## Required work
For this exercise, copy out each line of the material below that includes "Onímọ".

## Entries supplied
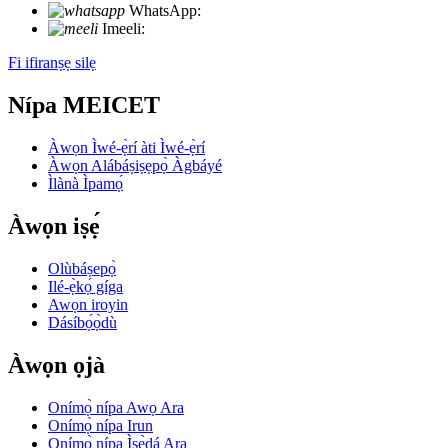
WhatsApp:
+86 18721027829
Imeeli:
info@meicet.com
Fi ifiranṣẹ silẹ
Nípa MEICET
Àwọn Ìwé-ẹ̀rí àti Ìwé-ẹ̀rí
Àwọn Alábáṣiṣẹpọ̀ Àgbáyé
Ìlànà Ìpamọ́
Àwọn iṣẹ́
Olùbáṣepọ̀
Ilé-ẹ̀kọ́ gíga
Awọn iroyin
Dásíbọ́ọ̀dù
Àwọn ọjà
Onímọ̀ nípa Awọ Ara
Onímọ̀ nípa Irun
Onímọ̀ nípa Ìṣẹ̀dá Ara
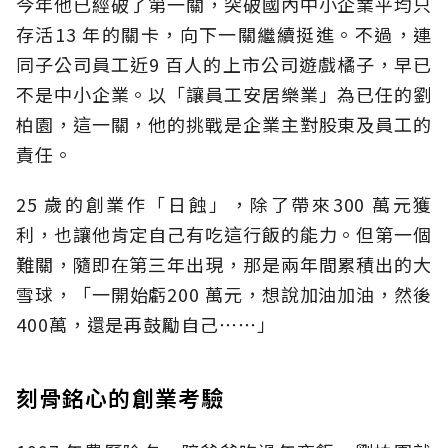
今年他已經破了第一關，突破國內中小企業平均只
存活13 年的關卡，向下一關繼續挺進。不過，連
同子公司員工近9 百人的上市公司遊戲橘子，早已
不是中小企業。以「讓員工安居樂業」為已任的劉
柏園，這一關，他的挑戰是企業主對股東及員工的
責任。
25 歲的創業作「日蝕」，除了帶來300 萬元獲
利，也讓他肯定自己有吃這行飯的能力。但第一個
難關，隨即在第三年出現，那是兩年間累積出的大
雪球，「一開始虧200 萬元，想說加油加油，然後
400萬，還是再鼓勵自己⋯⋯」
刻骨銘心的創業考驗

## Result of this exercise
Onímọ̀ nípa Awọ Ara
Onímọ̀ nípa Irun
Onímọ̀ nípa Ìṣẹ̀dá Ara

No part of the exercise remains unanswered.